Aggiornato il: gen 12

Il Tribunale del Riesame di Cosenza, accoglie in parte i ricorsi di Vitale e di Baldo, rigetta quello di Coccimiglio


SCALEA – 9 gen. 21 - Operazione “Re nudo”. Ieri si sono registrate ulteriori decisioni del Tribunale del Riesame. In questo caso, sono state esaminate le cosiddette misure reali, in pratica, i beni posti sotto sequestro dall'autorità giudiziaria in concomitanza con l'operazione “Re nudo” portata a termine dai carabinieri della Compagnia di Scalea coordinati dal capitano Andrea Massari.
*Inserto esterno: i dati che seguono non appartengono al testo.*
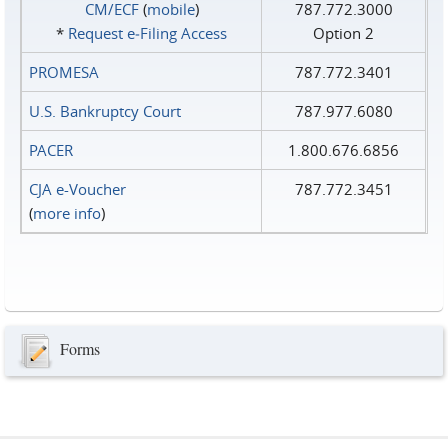
CM/ECF
(
mobile
)
787.772.3000
*
Request e‑Filing Access
Option 2
PROMESA
787.772.3401
U.S. Bankruptcy Court
787.977.6080
PACER
1.800.676.6856
CJA e-Voucher
787.772.3451
(
more info
)
Forms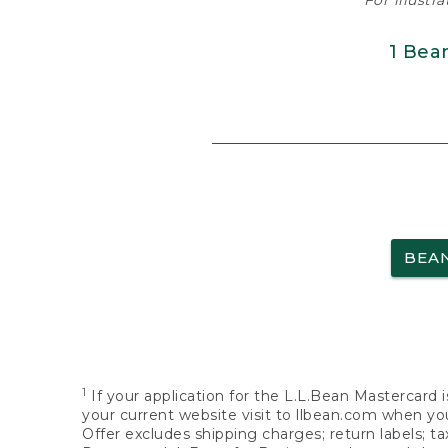
For illustr
1 Bea
BEA
1
If your application for the L.L.Bean Mastercard i
your current website visit to llbean.com when you
Offer excludes shipping charges; return labels; t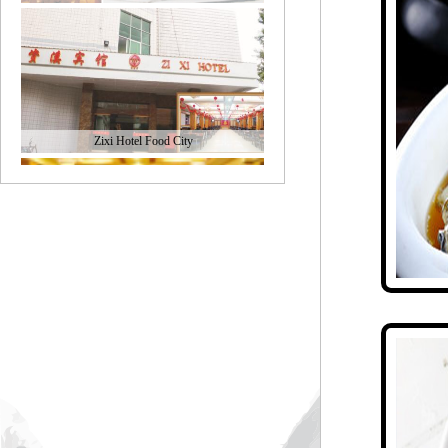
Zixi Hotel Food City
Fuxing Restaurant
Zixi large restaurant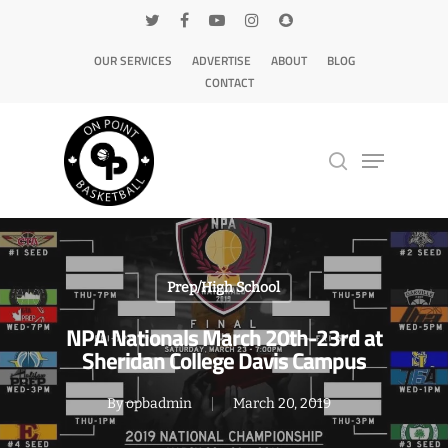
OUR SERVICES
ADVERTISE
ABOUT
BLOG
CONTACT
Hit enter to search or ESC to close
Prep/High School
NPA Nationals March 20th-23rd at
Sheridan College Davis Campus
By
opbadmin
March 20, 2019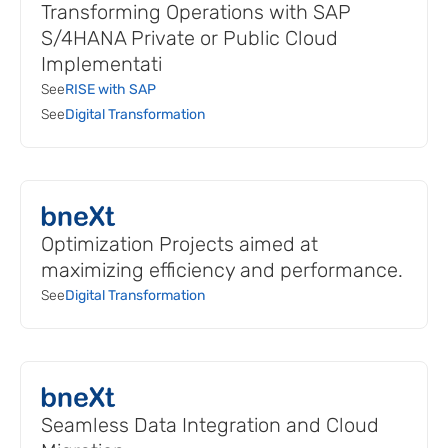
Transforming Operations with SAP
S/4HANA Private or Public Cloud
Implementati
See
RISE with SAP
See
Digital Transformation
Optimization Projects aimed at
maximizing efficiency and performance.
See
Digital Transformation
Seamless Data Integration and Cloud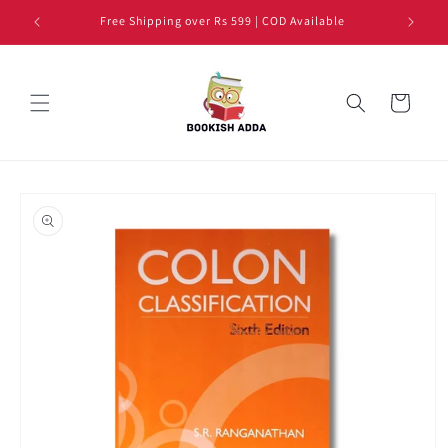
Skip to
Free Shipping over Rs 599 | COD Available
content
Cart
Skip to
product
information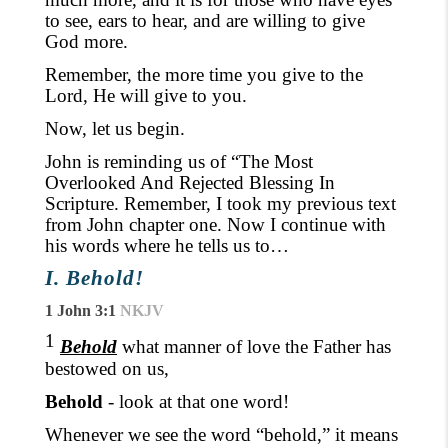
to see, ears to hear,
and are willing to give
God more.
Remember, the more time you give to the
Lord, He will give to you.
Now, let us begin.
John is reminding us of “The Most
Overlooked And Rejected Blessing In
Scripture. Remember, I took my previous text
from John chapter one. Now I continue with
his words where he tells us to…
I. Behold!
1 John 3:1
NKJV
1
Behold
what manner of love the Father has
bestowed on us,
Behold
- look at that one word!
Whenever we see
the word “behold,
” it means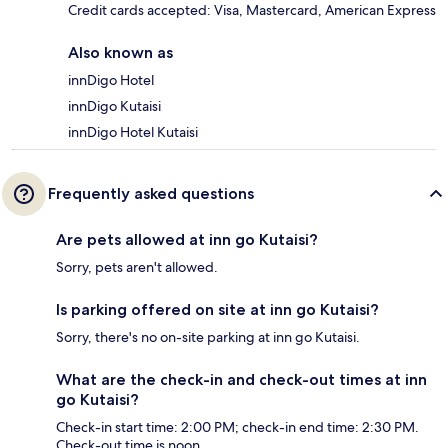
Credit cards accepted: Visa, Mastercard, American Express
Also known as
innDigo Hotel
innDigo Kutaisi
innDigo Hotel Kutaisi
Frequently asked questions
Are pets allowed at inn go Kutaisi?
Sorry, pets aren't allowed.
Is parking offered on site at inn go Kutaisi?
Sorry, there's no on-site parking at inn go Kutaisi.
What are the check-in and check-out times at inn
go Kutaisi?
Check-in start time: 2:00 PM; check-in end time: 2:30 PM.
Check-out time is noon.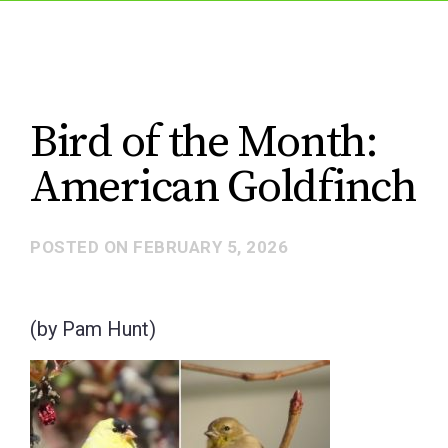
Bird of the Month:
American Goldfinch
POSTED ON
FEBRUARY 5, 2026
(by Pam Hunt)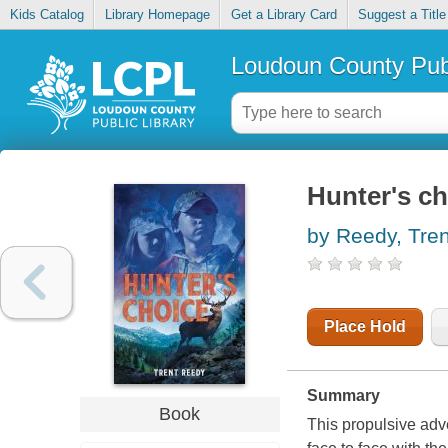
Kids Catalog
Library Homepage
Get a Library Card
Suggest a Title
Loudoun County Publ
Hunter's ch
by Reedy, Tren
Place Hold
Summary
Book
This propulsive adv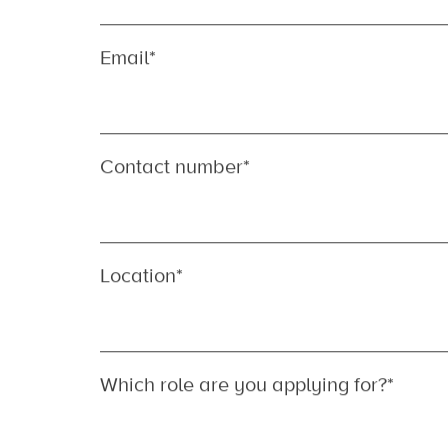
We look forward to hearing from you…
First name
*
Last name
*
Email
*
Contact number
*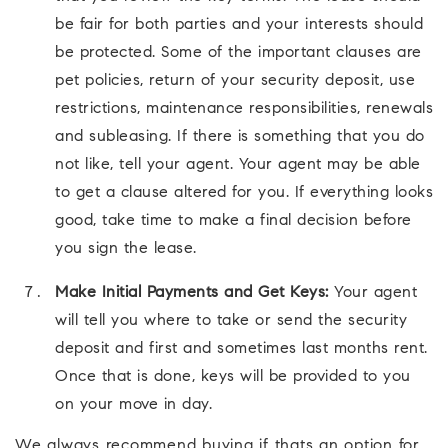
be fair for both parties and your interests should
be protected. Some of the important clauses are
pet policies, return of your security deposit, use
restrictions, maintenance responsibilities, renewals
and subleasing. If there is something that you do
not like, tell your agent. Your agent may be able
to get a clause altered for you. If everything looks
good, take time to make a final decision before
you sign the lease.
Make Initial Payments and Get Keys:
Your agent
will tell you where to take or send the security
deposit and first and sometimes last months rent.
Once that is done, keys will be provided to you
on your move in day.
We always recommend buying if thats an option for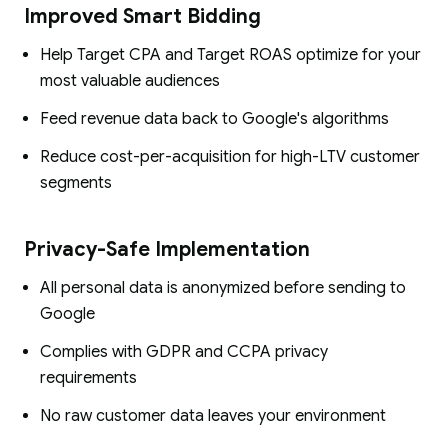
Improved Smart Bidding
Help Target CPA and Target ROAS optimize for your
most valuable audiences
Feed revenue data back to Google's algorithms
Reduce cost-per-acquisition for high-LTV customer
segments
Privacy-Safe Implementation
All personal data is anonymized before sending to
Google
Complies with GDPR and CCPA privacy
requirements
No raw customer data leaves your environment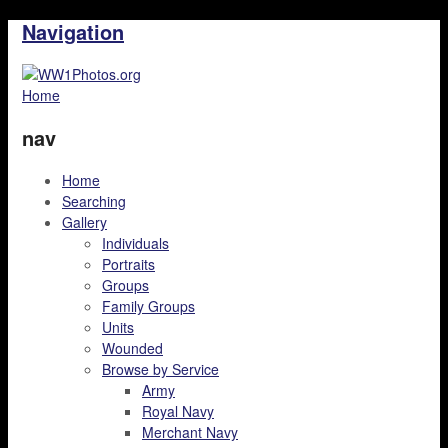
Navigation
Home
nav
Home
Searching
Gallery
Individuals
Portraits
Groups
Family Groups
Units
Wounded
Browse by Service
Army
Royal Navy
Merchant Navy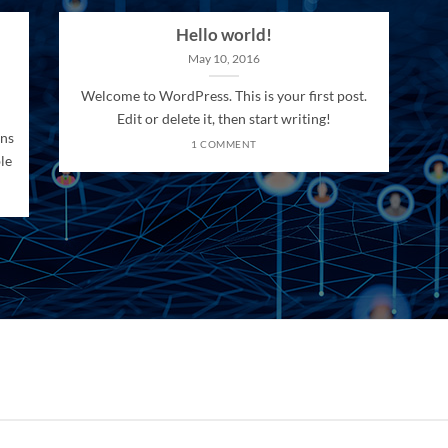
Hello world!
May 10, 2016
Welcome to WordPress. This is your first post.
Edit or delete it, then start writing!
ons
1 COMMENT
le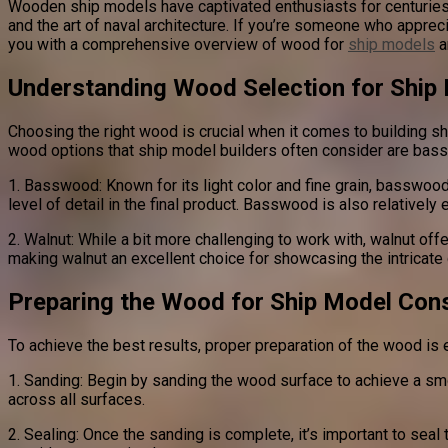
Wooden ship models have captivated enthusiasts for centuries.
and the art of naval architecture. If you’re someone who apprecia
you with a comprehensive overview of wood for
ship models
a
Understanding Wood Selection for Ship
Choosing the right wood is crucial when it comes to building s
wood options that ship model builders often consider are bas
1. Basswood: Known for its light color and fine grain, basswood
level of detail in the final product. Basswood is also relatively
2. Walnut: While a bit more challenging to work with, walnut off
making walnut an excellent choice for showcasing the intricate 
Preparing the Wood for Ship Model Cons
To achieve the best results, proper preparation of the wood is 
1. Sanding: Begin by sanding the wood surface to achieve a smo
across all surfaces.
2. Sealing: Once the sanding is complete, it’s important to se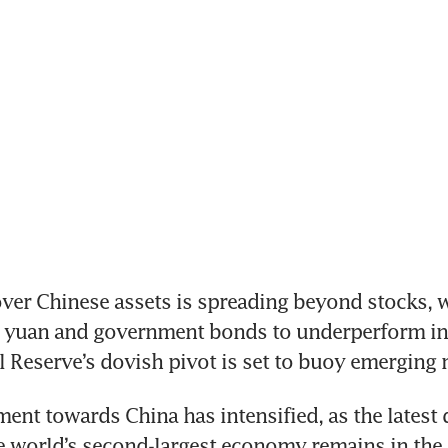
er Chinese assets is spreading beyond stocks, wi
e yuan and government bonds to underperform in 
l Reserve’s dovish pivot is set to buoy emerging 
ment towards China has intensified, as the latest d
 world’s second-largest economy remains in the 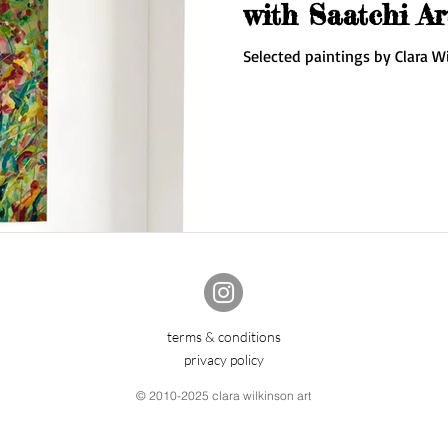
with Saatchi Ar
Selected paintings by Clara Wi
terms & conditions
privacy policy
© 2010-2025 clara wilkinson art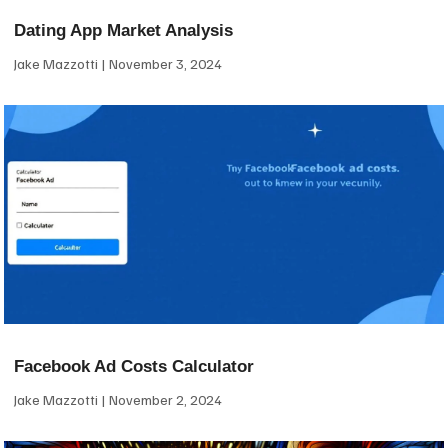
Dating App Market Analysis
Jake Mazzotti
November 3, 2024
Facebook Ad Costs Calculator
Jake Mazzotti
November 2, 2024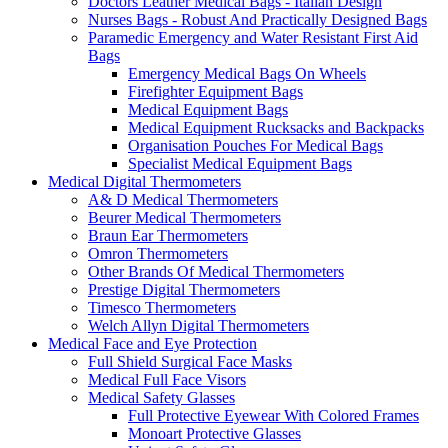
Doctors Leather Medical Bags - Italian Design
Nurses Bags - Robust And Practically Designed Bags
Paramedic Emergency and Water Resistant First Aid
Bags
Emergency Medical Bags On Wheels
Firefighter Equipment Bags
Medical Equipment Bags
Medical Equipment Rucksacks and Backpacks
Organisation Pouches For Medical Bags
Specialist Medical Equipment Bags
Medical Digital Thermometers
A& D Medical Thermometers
Beurer Medical Thermometers
Braun Ear Thermometers
Omron Thermometers
Other Brands Of Medical Thermometers
Prestige Digital Thermometers
Timesco Thermometers
Welch Allyn Digital Thermometers
Medical Face and Eye Protection
Full Shield Surgical Face Masks
Medical Full Face Visors
Medical Safety Glasses
Full Protective Eyewear With Colored Frames
Monoart Protective Glasses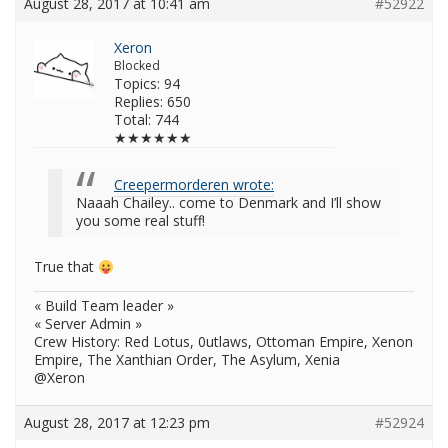
August 28, 2017 at 10:41 am
#52922
Xeron
Blocked
Topics: 94
Replies: 650
Total: 744
★★★★★★
Creepermorderen wrote:
Naaah Chailey.. come to Denmark and I’ll show
you some real stuff!
True that
« Build Team leader »
« Server Admin »
Crew History: Red Lotus, 0utlaws, Ottoman Empire, Xenon
Empire, The Xanthian Order, The Asylum, Xenia
@Xeron
August 28, 2017 at 12:23 pm
#52924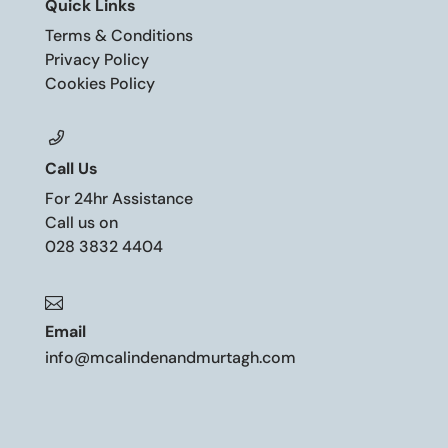
Quick Links
Terms & Conditions
Privacy Policy
Cookies Policy
Call Us
For 24hr Assistance
Call us on
028 3832 4404

Email
info@mcalindenandmurtagh.com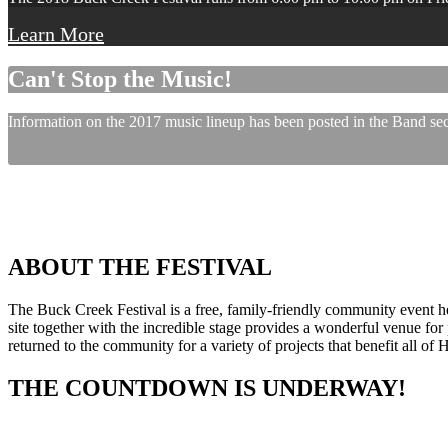
Learn More
Can't Stop the Music!
Information on the 2017 music lineup has been posted in the Band sect
ABOUT THE FESTIVAL
The Buck Creek Festival is a free, family-friendly community event
site together with the incredible stage provides a wonderful venue for p
returned to the community for a variety of projects that benefit all of
THE COUNTDOWN IS UNDERWAY!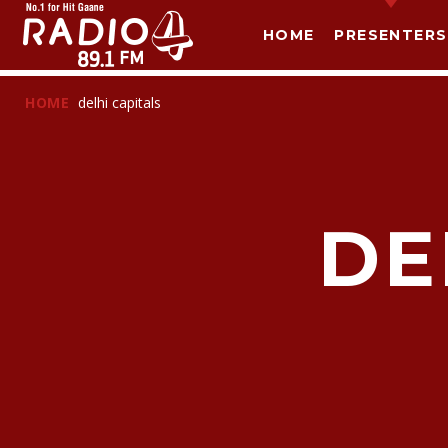
HOME
PRESENTERS
HOME
delhi capitals
DE
T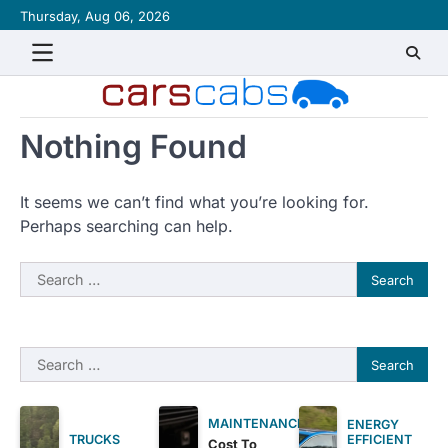
Skip
Thursday, Aug 06, 2026
About
Contact
Disclaimer
Privacy
Sitemap
Writ
to
Policy
for
content
Us
Nothing Found
It seems we can’t find what you’re looking for.
Perhaps searching can help.
Search
for:
Search
for:
MAINTENANCE
ENERGY
EFFICIENT
TRUCKS
Cost To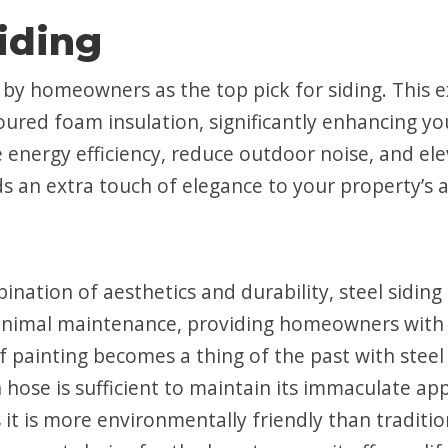
Siding
d by homeowners as the top pick for siding. This 
oured foam insulation, significantly enhancing yo
e energy efficiency, reduce outdoor noise, and el
ds an extra touch of elegance to your property’s
ination of aesthetics and durability, steel siding
inimal maintenance, providing homeowners with
f painting becomes a thing of the past with steel 
 hose is sufficient to maintain its immaculate ap
 is more environmentally friendly than traditional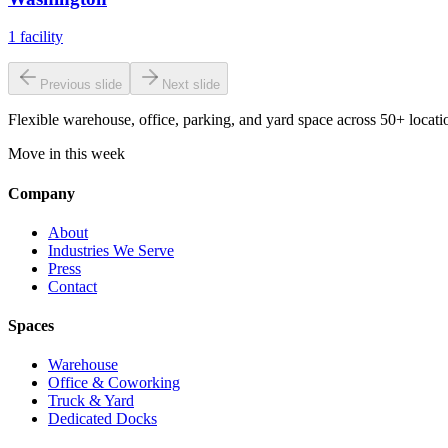
1
facility
Previous slide
Next slide
Flexible warehouse, office, parking, and yard space across 50+ locatio
Move in this week
Company
About
Industries We Serve
Press
Contact
Spaces
Warehouse
Office & Coworking
Truck & Yard
Dedicated Docks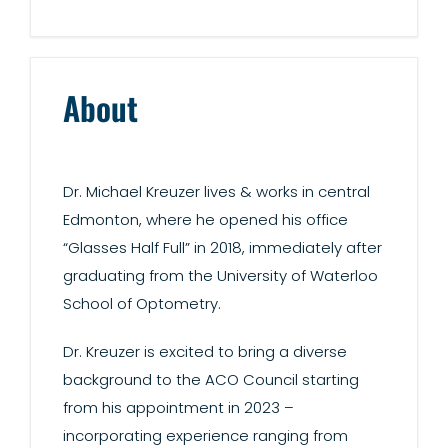
About
Dr. Michael Kreuzer lives & works in central
Edmonton, where he opened his office
“Glasses Half Full” in 2018, immediately after
graduating from the University of Waterloo
School of Optometry.
Dr. Kreuzer is excited to bring a diverse
background to the ACO Council starting
from his appointment in 2023 –
incorporating experience ranging from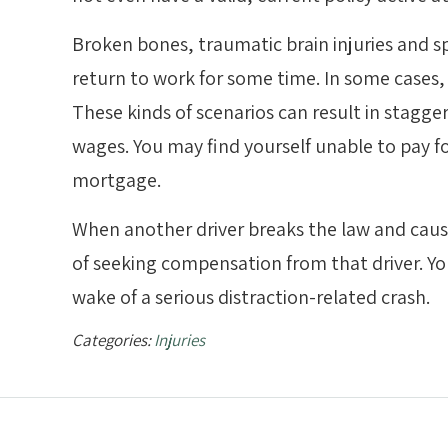
Broken bones, traumatic brain injuries and spi
return to work for some time. In some cases, 
These kinds of scenarios can result in stagge
wages. You may find yourself unable to pay fo
mortgage.
When another driver breaks the law and cause
of seeking compensation from that driver. You
wake of a serious distraction-related crash.
Categories:
Injuries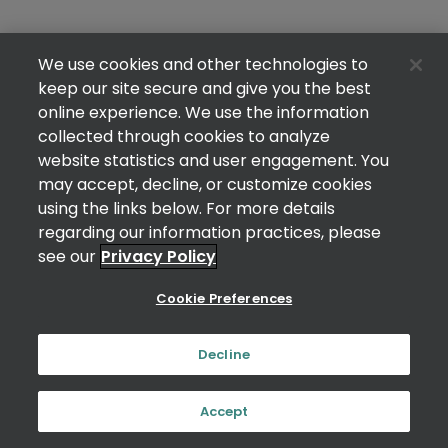
We use cookies and other technologies to
keep our site secure and give you the best
online experience. We use the information
collected through cookies to analyze
website statistics and user engagement. You
may accept, decline, or customize cookies
using the links below. For more details
regarding our information practices, please
see our
Privacy Policy
Cookie Preferences
Decline
Accept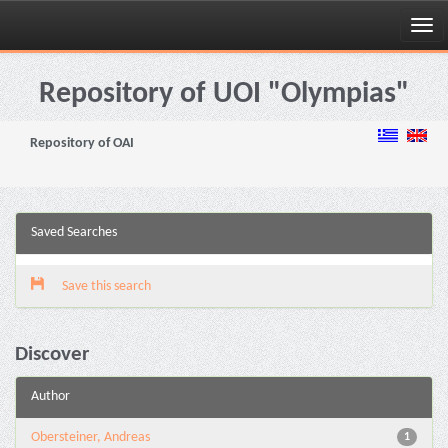
Skip
navigation
Repository of UOI "Olympias"
Repository of OAI
Saved Searches
Save this search
Discover
Author
Obersteiner, Andreas
1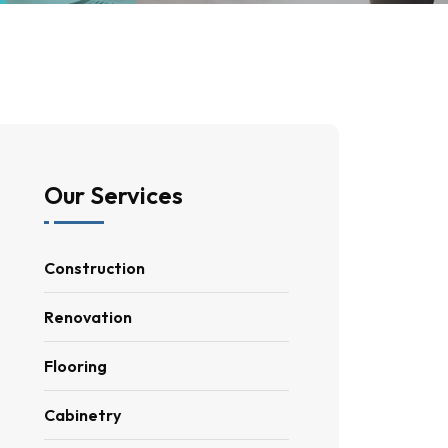
Our Services
Construction
Renovation
Flooring
Cabinetry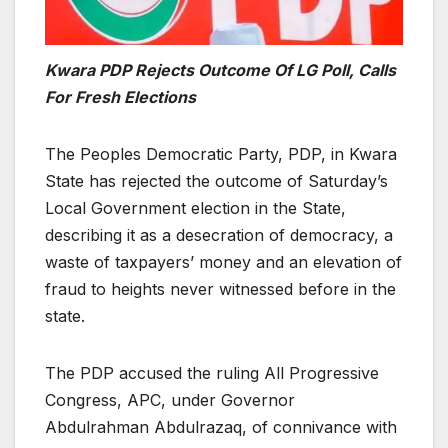
Kwara PDP Rejects Outcome Of LG Poll, Calls
For Fresh Elections
The Peoples Democratic Party, PDP, in Kwara
State has rejected the outcome of Saturday’s
Local Government election in the State,
describing it as a desecration of democracy, a
waste of taxpayers’ money and an elevation of
fraud to heights never witnessed before in the
state.
The PDP accused the ruling All Progressive
Congress, APC, under Governor
Abdulrahman Abdulrazaq, of connivance with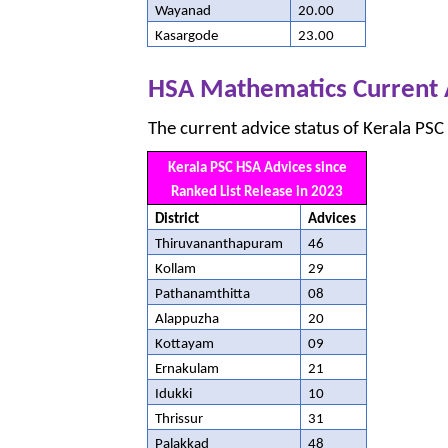
Wayanad
20.00
Kasargode
23.00
HSA Mathematics Current 
The current advice status of Kerala PSC
Kerala PSC HSA Advices since
Ranked List Release in 2023
District
Advices
Thiruvananthapuram
46
Kollam
29
Pathanamthitta
08
Alappuzha
20
Kottayam
09
Ernakulam
21
Idukki
10
Thrissur
31
Palakkad
48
Anche in questo caso così come è accaduto per le misure iniziali, l'impianto accusatorio messo in piedi dalla Procura di Paola, con a capi Pierpaolo Bruni, ha retto e di conseguenza anche le concomitanti misure. Il tribunale di Cosenza ha accolto parzialmente le richieste degli avvocati Francesco Liserre e Carmelina Truscelli, per Eugenio Vitale, 57 anni, impiegato nella commissione per l'accertamento delle invalidità di Diamante. All'indagato il tribunale cosentino ha garantito il “minimo” per garantire il sostegno. Per Antonia Coccimiglio, 68 anni, segretaria della commissione, invece, il tribunale di Cosenza ha rigettato le richieste degli avvocati di fiducia, Francesco Liserre e Amedeo Valente.

Altra decisione del tribunale di Cosenza riguarda Massimo Baldo, 46 anni, indagato nel filone delle scuole guida e degli uffici di pratiche automobilistiche. Per Massimo Baldo, assistito dall'avvocato di fiducia Arturo Valente, il tribunale ha accolto parzialmente il riesame ed ha annullato l'ordinanza emessa dal Gip del Tribunale di Paola limitatamente al sequestro preventivo della “diving School” e all'interdizione dall'esercizio della medesima società, nella misura eccedente l'attività di rinnovo delle patenti. Il legale di fiducia ha evidenziato, questione confermata dallo stesso tribunale, come il sequestro dell'intero complesso aziendale e delle quote sociali, si palesa, “sproporzionato rispetto al giusto equilibrio che deve sussistere tra le esigenze della prevenzione penale e la tutela dei diritti fondamentali del singolo in ogni caso”.